-- MATERIAL PROVIDED follows --

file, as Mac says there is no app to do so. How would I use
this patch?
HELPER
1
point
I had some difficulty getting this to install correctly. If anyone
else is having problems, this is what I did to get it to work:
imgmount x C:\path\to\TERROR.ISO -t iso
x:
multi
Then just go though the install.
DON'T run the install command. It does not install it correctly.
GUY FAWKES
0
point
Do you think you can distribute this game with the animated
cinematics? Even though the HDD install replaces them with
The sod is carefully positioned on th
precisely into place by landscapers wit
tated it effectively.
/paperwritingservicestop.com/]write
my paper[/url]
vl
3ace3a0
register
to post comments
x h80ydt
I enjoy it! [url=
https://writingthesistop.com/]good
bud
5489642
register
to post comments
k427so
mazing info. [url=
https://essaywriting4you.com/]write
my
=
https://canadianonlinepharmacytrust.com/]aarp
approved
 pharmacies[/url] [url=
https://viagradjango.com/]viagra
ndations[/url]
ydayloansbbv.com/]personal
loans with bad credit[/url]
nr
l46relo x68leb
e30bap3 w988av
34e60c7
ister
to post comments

-- MATERIAL PROVIDED concluded --
-- MATERIAL PROVIDED follows --

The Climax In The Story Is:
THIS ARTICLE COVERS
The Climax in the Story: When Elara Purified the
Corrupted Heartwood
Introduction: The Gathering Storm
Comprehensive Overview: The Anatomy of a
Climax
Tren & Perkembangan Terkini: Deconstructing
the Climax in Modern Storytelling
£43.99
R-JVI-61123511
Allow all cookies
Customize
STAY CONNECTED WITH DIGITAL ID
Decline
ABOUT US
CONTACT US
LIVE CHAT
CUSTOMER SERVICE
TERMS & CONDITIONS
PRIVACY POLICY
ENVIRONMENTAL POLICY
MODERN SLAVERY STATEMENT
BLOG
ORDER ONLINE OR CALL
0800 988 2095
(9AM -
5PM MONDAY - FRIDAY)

-- MATERIAL PROVIDED concluded --

## WHAT THE EXERCISE ASKS
Pull every line containing the string "though" out of the data above and copy it.

## ANSWER FOR THE TASK
Then just go though the install.
cinematics? Even though the HDD install replaces them with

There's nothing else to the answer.